Required action | All of the entries below should be returned verbatim, apart from the pictures.
_ _ _ _
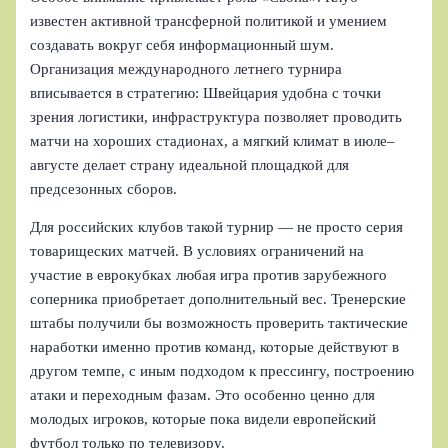
известен активной трансферной политикой и умением
создавать вокруг себя информационный шум.
Организация международного летнего турнира
вписывается в стратегию: Швейцария удобна с точки
зрения логистики, инфраструктура позволяет проводить
матчи на хороших стадионах, а мягкий климат в июле–
августе делает страну идеальной площадкой для
предсезонных сборов.
Для российских клубов такой турнир — не просто серия
товарищеских матчей. В условиях ограничений на
участие в еврокубках любая игра против зарубежного
соперника приобретает дополнительный вес. Тренерские
штабы получили бы возможность проверить тактические
наработки именно против команд, которые действуют в
другом темпе, с иным подходом к прессингу, построению
атаки и переходным фазам. Это особенно ценно для
молодых игроков, которые пока видели европейский
футбол только по телевизору.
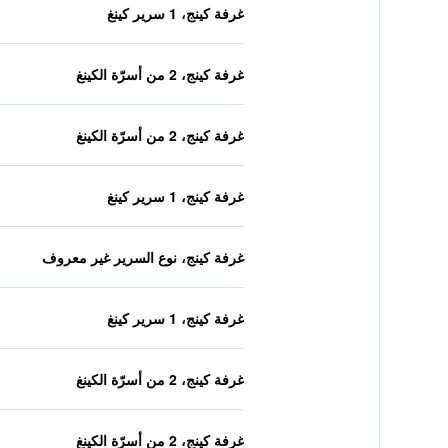
غرفة كينج، 1 سرير كينغ
غرفة كينج، 2 من أسرّة الكينغ
غرفة كينج، 2 من أسرّة الكينغ
غرفة كينج، 1 سرير كينغ
غرفة كينج، نوع السرير غير معروف
غرفة كينج، 1 سرير كينغ
غرفة كينج، 2 من أسرّة الكينغ
غرفة كينج، 2 من أسرّة الكينغ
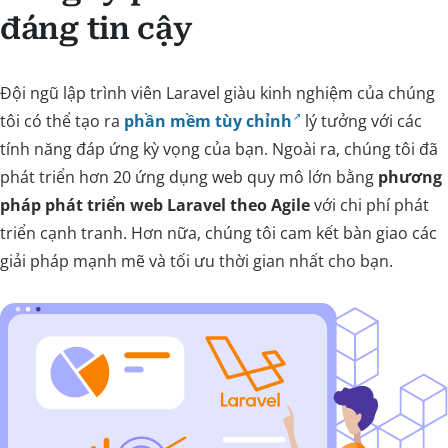
đáng tin cậy
Đội ngũ lập trình viên Laravel giàu kinh nghiệm của chúng
tôi có thể tạo ra
phần mềm tùy chỉnh
lý tưởng với các
tính năng đáp ứng kỳ vọng của bạn. Ngoài ra, chúng tôi đã
phát triển hơn 20 ứng dụng web quy mô lớn bằng
phương
pháp phát triển web Laravel theo Agile
với chi phí phát
triển cạnh tranh. Hơn nữa, chúng tôi cam kết bàn giao các
giải pháp mạnh mẽ và tối ưu thời gian nhất cho bạn.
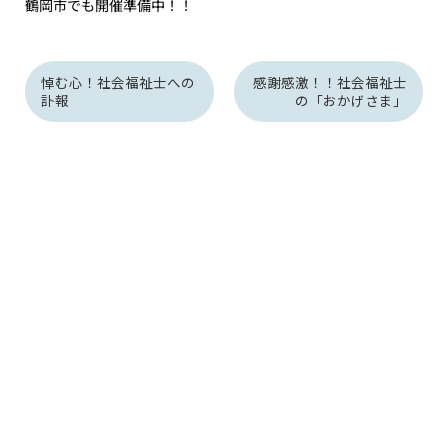
鶴岡市でも開催準備中！！
悼む心！社会福祉士への
感謝感激！！社会福祉士
訃報
の「おかげさま」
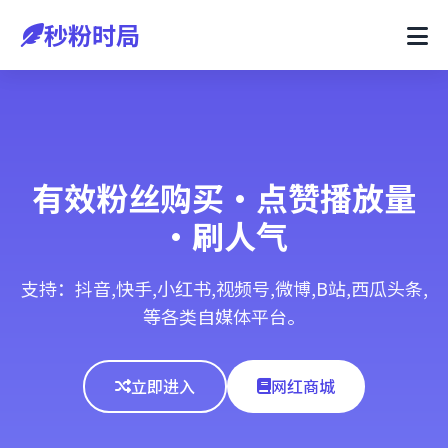
秒粉时局
有效粉丝购买·点赞播放量
·刷人气
支持：抖音,快手,小红书,视频号,微博,B站,西瓜头条,
等各类自媒体平台。
立即进入
网红商城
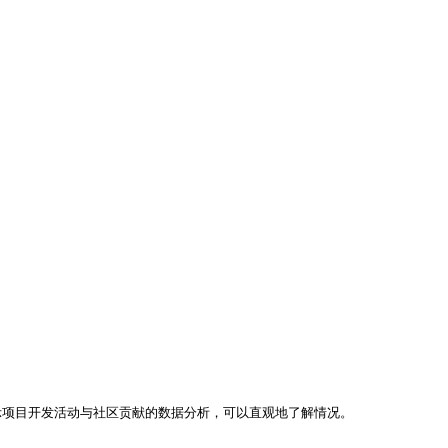
状态概览，展示项目开发活动与社区贡献的数据分析，可以直观地了解情况。
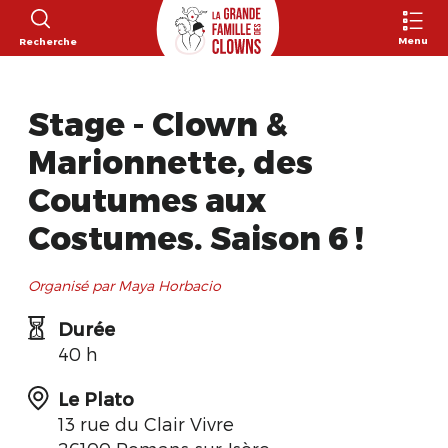
Menu
Recherche
Stage - Clown &
Marionnette, des
Coutumes aux
Costumes. Saison 6 !
Organisé par Maya Horbacio
Durée
40 h
Le Plato
13 rue du Clair Vivre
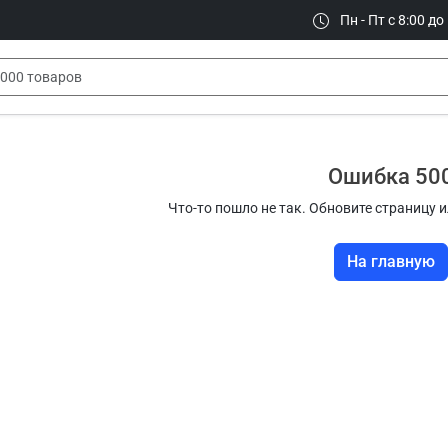
Пн - Пт с 8:00 до
Ошибка 50
Что-то пошло не так. Обновите страницу и
На главную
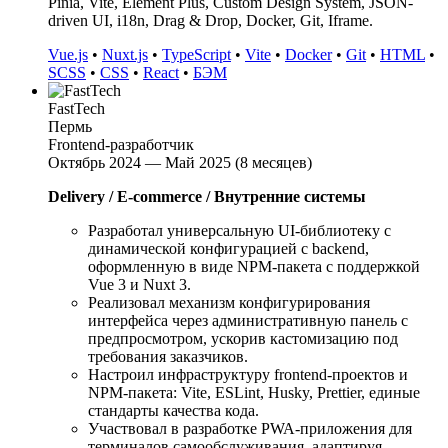
Pinia, Vite, Element Plus, Custom Design System, JSON-
driven UI, i18n, Drag & Drop, Docker, Git, Iframe.
Vue.js
•
Nuxt.js
•
TypeScript
•
Vite
•
Docker
•
Git
•
HTML
•
SCSS
•
CSS
•
React
•
БЭМ
FastTech
Пермь
Frontend-разработчик
Октябрь 2024 — Май 2025 (8 месяцев)
Delivery / E-commerce / Внутренние системы
Разработал универсальную UI-библиотеку с
динамической конфигурацией с backend,
оформленную в виде NPM-пакета с поддержкой
Vue 3 и Nuxt 3.
Реализовал механизм конфигурирования
интерфейса через административную панель с
предпросмотром, ускорив кастомизацию под
требования заказчиков.
Настроил инфраструктуру frontend-проектов и
NPM-пакета: Vite, ESLint, Husky, Prettier, единые
стандарты качества кода.
Участвовал в разработке PWA-приложения для
терминалов самообслуживания, адаптируя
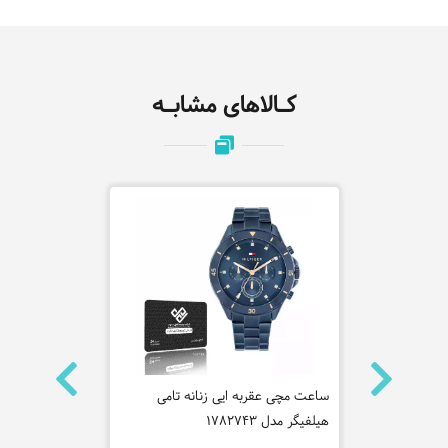
کـالاهای مشابـه
 سیکو مدل
ساعت مچی عقربه ایی زنانه تامی
ساعت مچی عقر
هیلفیگر مدل 1782743
SRZ554P1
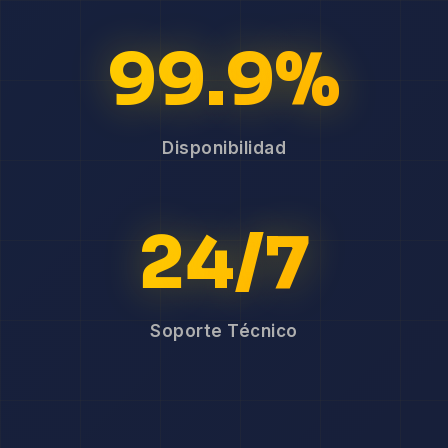
99.9%
Disponibilidad
24/7
Soporte Técnico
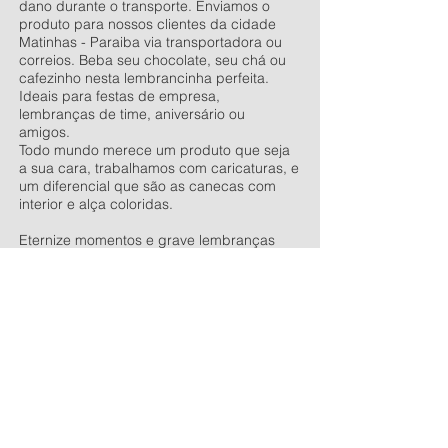
dano durante o transporte. Enviamos o
produto para nossos clientes da cidade
Matinhas - Paraiba via transportadora ou
correios. Beba seu chocolate, seu chá ou
cafezinho nesta lembrancinha perfeita.
Ideais para festas de empresa,
lembranças de time, aniversário ou
amigos.
Todo mundo merece um produto que seja
a sua cara, trabalhamos com caricaturas, e
um diferencial que são as canecas com
interior e alça coloridas.
Eternize momentos e grave lembranças
com as canecas personalizadas.
Vendemos as canecas lisas e outros
produtos para sublimação, entre nesse link
e conheça toda a nossa linha de produtos
antes de finalizar sua compra.
Venha
conversar conosco
, estaremos
esperando ansiosos para lhe atender.
Bluper Comércio de Personalizados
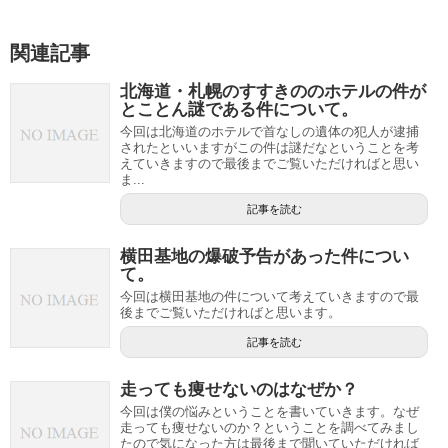
関連記事
北海道・札幌のすすきののホテルの件が
とことん謎である件について。
今回は北海道のホテルで首なしの遺体の犯人が逮捕
されたといいますがこの件は謎だなということを考
えていきますので最後までご覧いただければと思い
ま...
記事を読む
横田基地の爆破予告があった件につい
て。
今回は横田基地の件について考えていきますので最
後までご覧いただければと思います。
記事を読む
走っても痩せないのはなぜか？
今回は僕の悩みということを書いていきます。なぜ
走っても痩せないのか？ということを調べてみまし
たので気になった方は最後まで聞いていただければ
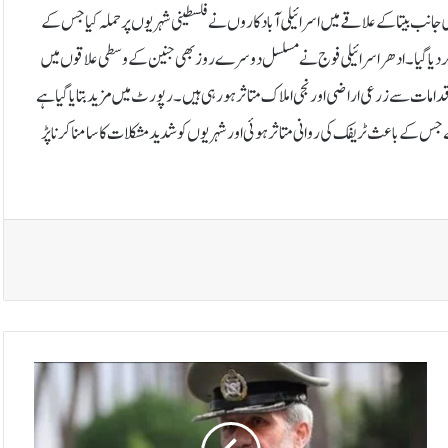
انب بیتا کے علاقے میں اسرائیلی آبادکاروں نے فلسطینی شہریوں پر حملہ کیا جس کے
بی مراکز منتقل کر دیا گیا۔ادھر اسرائیلی فوج نے مسلسل دوسرے روز بھی جنین کے وسطی علاقوں میں
اقدامات سے زرعی اراضی اور نجی املاک متاثر ہو رہی ہیں۔رپورٹ میں مزید بتایا گیا ہے
جس کے باعث ٹریفک کی روانی متاثر ہوئی اور شہریوں کو شدید مشکلات کا سامنا کرنا پڑ
ا
ی
ر
ا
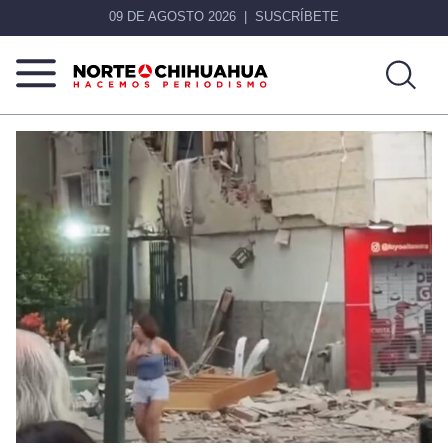
09 DE AGOSTO 2026
SUSCRÍBETE
Norte
Más
De
que
Chihuahua
noticias,
hacemos periodismo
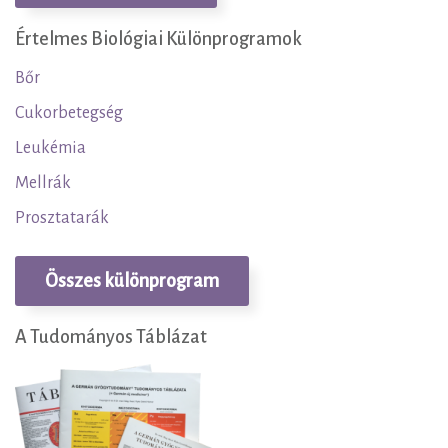
Értelmes Biológiai Különprogramok
Bőr
Cukorbetegség
Leukémia
Mellrák
Prosztatarák
Összes különprogram
A Tudományos Táblázat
_ _ _ _
The completed task |
известен активной трансферной политикой и умением
создавать вокруг себя информационный шум.
Организация международного летнего турнира
вписывается в стратегию: Швейцария удобна с точки
зрения логистики, инфраструктура позволяет проводить
матчи на хороших стадионах, а мягкий климат в июле–
августе делает страну идеальной площадкой для
предсезонных сборов.
Для российских клубов такой турнир — не просто серия
товарищеских матчей. В условиях ограничений на
участие в еврокубках любая игра против зарубежного
соперника приобретает дополнительный вес. Тренерские
штабы получили бы возможность проверить тактические
наработки именно против команд, которые действуют в
другом темпе, с иным подходом к прессингу, построению
атаки и переходным фазам. Это особенно ценно для
молодых игроков, которые пока видели европейский
футбол только по телевизору.
غرفة كينج، 1 سرير كينغ
غرفة كينج، 2 من أسرّة الكينغ
غرفة كينج، 2 من أسرّة الكينغ
غرفة كينج، 1 سرير كينغ
غرفة كينج، نوع السرير غير معروف
غرفة كينج، 1 سرير كينغ
غرفة كينج، 2 من أسرّة الكينغ
غرفة كينج، 2 من أسرّة الكينغ
đáng tin cậy
Đội ngũ lập trình viên Laravel giàu kinh nghiệm của chúng
tôi có thể tạo ra
phần mềm tùy chỉnh
lý tưởng với các
tính năng đáp ứng kỳ vọng của bạn. Ngoài ra, chúng tôi đã
phát triển hơn 20 ứng dụng web quy mô lớn bằng
phương
pháp phát triển web Laravel theo Agile
với chi phí phát
triển cạnh tranh. Hơn nữa, chúng tôi cam kết bàn giao các
giải pháp mạnh mẽ và tối ưu thời gian nhất cho bạn.
鶴岡市でも開催準備中！！
悼む心！社会福祉士への
感謝感激！！社会福祉士
訃報
の「おかげさま」
秒粉时局
有效粉丝购买·点赞播放量
·刷人气
支持：抖音,快手,小红书,视频号,微博,B站,西瓜头条,
等各类自媒体平台。
立即进入
网红商城
状态概览，展示项目开发活动与社区贡献的数据分析，可以直观地了解情况。
Menu
Recherche
Stage - Clown &
Marionnette, des
Coutumes aux
Costumes. Saison 6 !
Organisé par Maya Horbacio
Durée
40 h
Le Plato
13 rue du Clair Vivre
Пн - Пт с 8:00 до
Ошибка 50
Что-то пошло не так. Обновите страницу и
На главную
Pinia, Vite, Element Plus, Custom Design System, JSON-
driven UI, i18n, Drag & Drop, Docker, Git, Iframe.
Vue.js
•
Nuxt.js
•
TypeScript
•
Vite
•
Docker
•
Git
•
HTML
•
SCSS
•
CSS
•
React
•
БЭМ
FastTech
Пермь
Frontend-разработчик
Октябрь 2024 — Май 2025 (8 месяцев)
Delivery / E-commerce / Внутренние системы
Разработал универсальную UI-библиотеку с
динамической конфигурацией с backend,
оформленную в виде NPM-пакета с поддержкой
Vue 3 и Nuxt 3.
Реализовал механизм конфигурирования
интерфейса через административную панель с
предпросмотром, ускорив кастомизацию под
требования заказчиков.
Настроил инфраструктуру frontend-проектов и
NPM-пакета: Vite, ESLint, Husky, Prettier, единые
стандарты качества кода.
Участвовал в разработке PWA-приложения для
терминалов самообслуживания, адаптируя
کـالاهای مشابـه
 سیکو مدل
ساعت مچی عقربه ایی زنانه تامی
ساعت مچی عقر
هیلفیگر مدل 1782743
SRZ554P1
99.9%
Disponibilidad
24/7
Soporte Técnico
dano durante o transporte. Enviamos o
produto para nossos clientes da cidade
Matinhas - Paraiba via transportadora ou
correios. Beba seu chocolate, seu chá ou
cafezinho nesta lembrancinha perfeita.
Ideais para festas de empresa,
lembranças de time, aniversário ou
amigos.
Todo mundo merece um produto que seja
a sua cara, trabalhamos com caricaturas, e
um diferencial que são as canecas com
interior e alça coloridas.
Eternize momentos e grave lembranças
com as canecas personalizadas.
Vendemos as canecas lisas e outros
produtos para sublimação, entre nesse link
e conheça toda a nossa linha de produtos
antes de finalizar sua compra.
Venha
conversar conosco
, estaremos
esperando ansiosos para lhe atender.
Bluper Comércio de Personalizados
関連記事
北海道・札幌のすすきののホテルの件が
とことん謎である件について。
今回は北海道のホテルで首なしの遺体の犯人が逮捕
されたといいますがこの件は謎だなということを考
えていきますので最後までご覧いただければと思い
ま...
記事を読む
横田基地の爆破予告があった件につい
て。
今回は横田基地の件について考えていきますので最
後までご覧いただければと思います。
記事を読む
走っても痩せないのはなぜか？
今回は僕の悩みということを書いていきます。なぜ
走っても痩せないのか？ということを調べてみまし
たので気になった方は最後まで聞いていただければ
انب بیتا کے علاقے میں اسرائیلی آبادکاروں نے فلسطینی شہریوں پر حملہ کیا جس کے
بی مراکز منتقل کر دیا گیا۔ادھر اسرائیلی فوج نے مسلسل دوسرے روز بھی جنین کے وسطی علاقوں میں
اقدامات سے زرعی اراضی اور نجی املاک متاثر ہو رہی ہیں۔رپورٹ میں مزید بتایا گیا ہے
جس کے باعث ٹریفک کی روانی متاثر ہوئی اور شہریوں کو شدید مشکلات کا سامنا کرنا پڑ
ا
ی
ر
ا
09 DE AGOSTO 2026
SUSCRÍBETE
Norte
Más
De
que
Chihuahua
noticias,
hacemos periodismo
Értelmes Biológiai Különprogramok
Bőr
Cukorbetegség
Leukémia
Mellrák
Prosztatarák
Összes különprogram
A Tudományos Táblázat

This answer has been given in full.